(Data Opens)
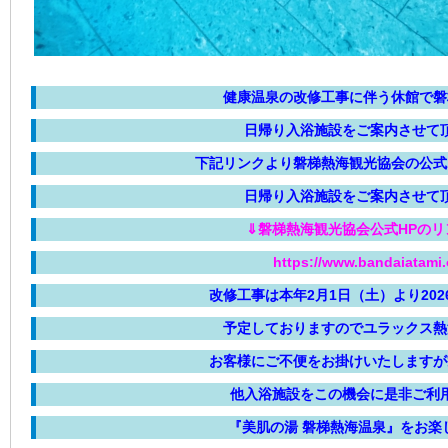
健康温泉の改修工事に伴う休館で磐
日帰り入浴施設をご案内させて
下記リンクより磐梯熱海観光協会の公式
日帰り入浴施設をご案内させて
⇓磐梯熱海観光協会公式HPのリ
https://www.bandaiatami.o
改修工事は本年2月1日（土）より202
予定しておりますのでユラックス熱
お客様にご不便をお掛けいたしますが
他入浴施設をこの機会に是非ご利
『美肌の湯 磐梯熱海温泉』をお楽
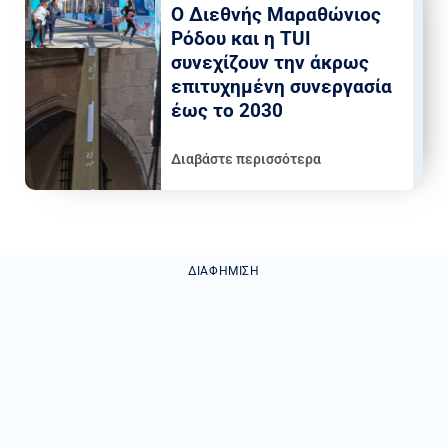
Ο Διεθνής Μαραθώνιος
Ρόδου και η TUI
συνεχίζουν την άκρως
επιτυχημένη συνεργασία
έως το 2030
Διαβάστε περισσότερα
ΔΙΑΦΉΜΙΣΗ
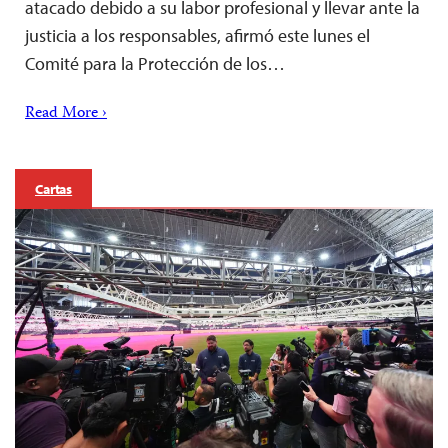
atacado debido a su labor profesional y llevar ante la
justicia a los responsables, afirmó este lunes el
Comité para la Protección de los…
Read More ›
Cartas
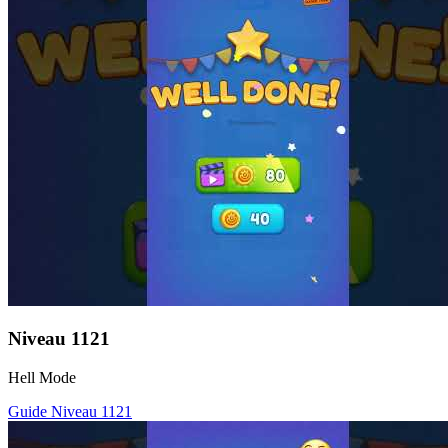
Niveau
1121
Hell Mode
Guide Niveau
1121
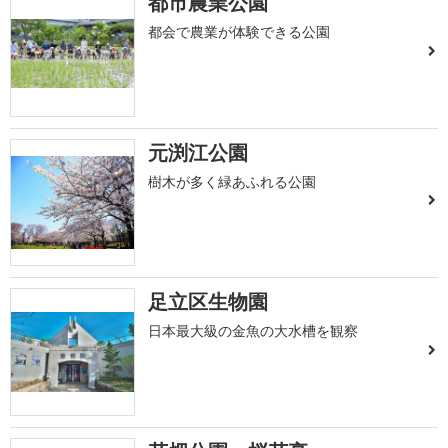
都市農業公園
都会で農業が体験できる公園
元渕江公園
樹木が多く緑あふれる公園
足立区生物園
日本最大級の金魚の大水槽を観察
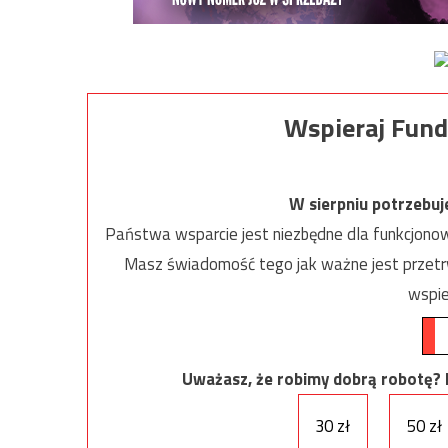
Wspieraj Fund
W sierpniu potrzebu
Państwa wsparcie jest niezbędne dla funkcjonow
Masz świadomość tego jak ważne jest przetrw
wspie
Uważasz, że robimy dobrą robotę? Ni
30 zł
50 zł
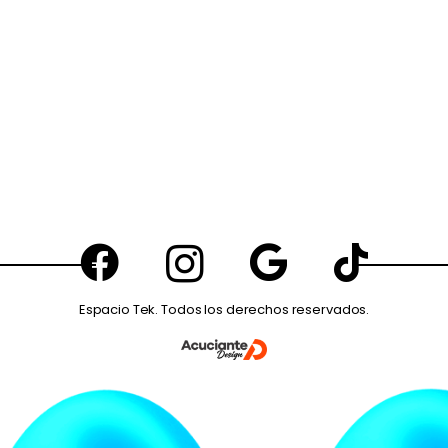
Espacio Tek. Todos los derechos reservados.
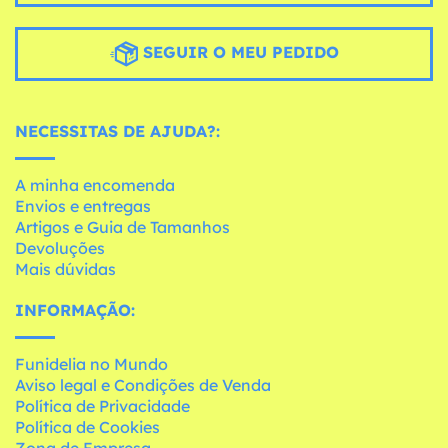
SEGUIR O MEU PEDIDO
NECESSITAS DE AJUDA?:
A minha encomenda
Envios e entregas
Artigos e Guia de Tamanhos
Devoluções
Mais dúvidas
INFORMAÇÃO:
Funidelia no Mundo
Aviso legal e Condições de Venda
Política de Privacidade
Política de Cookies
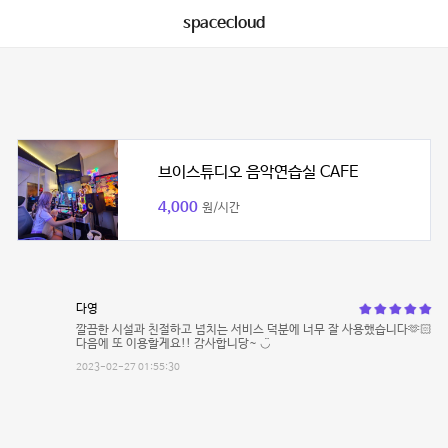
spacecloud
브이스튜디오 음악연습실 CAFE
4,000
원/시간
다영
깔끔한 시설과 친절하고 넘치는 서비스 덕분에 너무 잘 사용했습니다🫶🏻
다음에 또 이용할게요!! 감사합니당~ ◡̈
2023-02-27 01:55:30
(Data Closes)
Output all of the data exactly. Skip the pictures.

> [Exercise solution]
健康温泉の改修工事に伴う休館で磐
日帰り入浴施設をご案内させて
下記リンクより磐梯熱海観光協会の公式
日帰り入浴施設をご案内させて
⇓磐梯熱海観光協会公式HPのリ
https://www.bandaiatami.o
改修工事は本年2月1日（土）より202
予定しておりますのでユラックス熱
お客様にご不便をお掛けいたしますが
他入浴施設をこの機会に是非ご利
『美肌の湯 磐梯熱海温泉』をお楽
Ο Διεθνής Μαραθώνιος
Ρόδου και η TUI
συνεχίζουν την άκρως
επιτυχημένη συνεργασία
έως το 2030
Διαβάστε περισσότερα
ΔΙΑΦΉΜΙΣΗ
atacado debido a su labor profesional y llevar ante la
justicia a los responsables, afirmó este lunes el
Comité para la Protección de los…
Read More ›
Cartas
Niveau
1121
Hell Mode
Guide Niveau
1121
都市農業公園
都会で農業が体験できる公園
元渕江公園
樹木が多く緑あふれる公園
足立区生物園
日本最大級の金魚の大水槽を観察
Wspieraj Fund
W sierpniu potrzebu
Państwa wsparcie jest niezbędne dla funkcjonow
Masz świadomość tego jak ważne jest przetrw
wspie
Uważasz, że robimy dobrą robotę? Ni
30 zł
50 zł
Espacio Tek. Todos los derechos reservados.
SEGUIR O MEU PEDIDO
NECESSITAS DE AJUDA?:
A minha encomenda
Envios e entregas
Artigos e Guia de Tamanhos
Devoluções
Mais dúvidas
INFORMAÇÃO:
Funidelia no Mundo
Aviso legal e Condições de Venda
Política de Privacidade
Política de Cookies
spacecloud
브이스튜디오 음악연습실 CAFE
4,000
원/시간
다영
깔끔한 시설과 친절하고 넘치는 서비스 덕분에 너무 잘 사용했습니다🫶🏻
다음에 또 이용할게요!! 감사합니당~ ◡̈
2023-02-27 01:55:30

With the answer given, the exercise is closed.